(The data):
····················
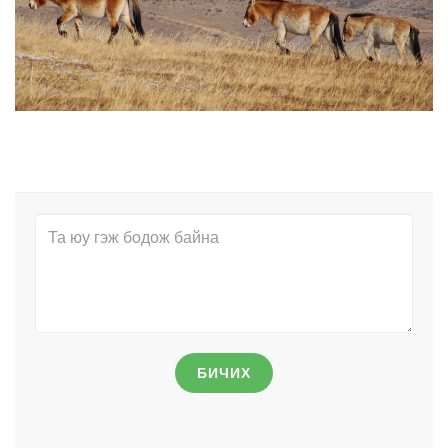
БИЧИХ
····················
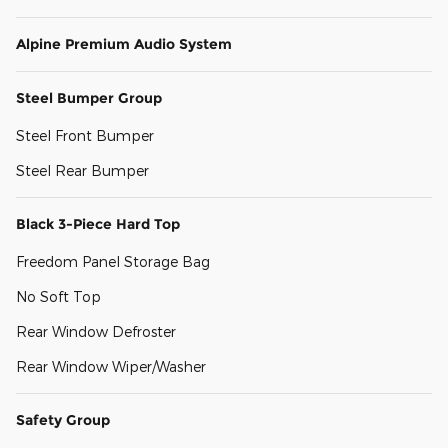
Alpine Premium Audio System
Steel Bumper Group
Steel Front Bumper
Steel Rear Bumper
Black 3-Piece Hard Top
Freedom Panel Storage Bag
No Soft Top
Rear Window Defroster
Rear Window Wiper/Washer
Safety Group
····················
(Problem description):
Whenever a line of the data holds the string "Window", pick that line out.

(Written response):
Rear Window Defroster
Rear Window Wiper/Washer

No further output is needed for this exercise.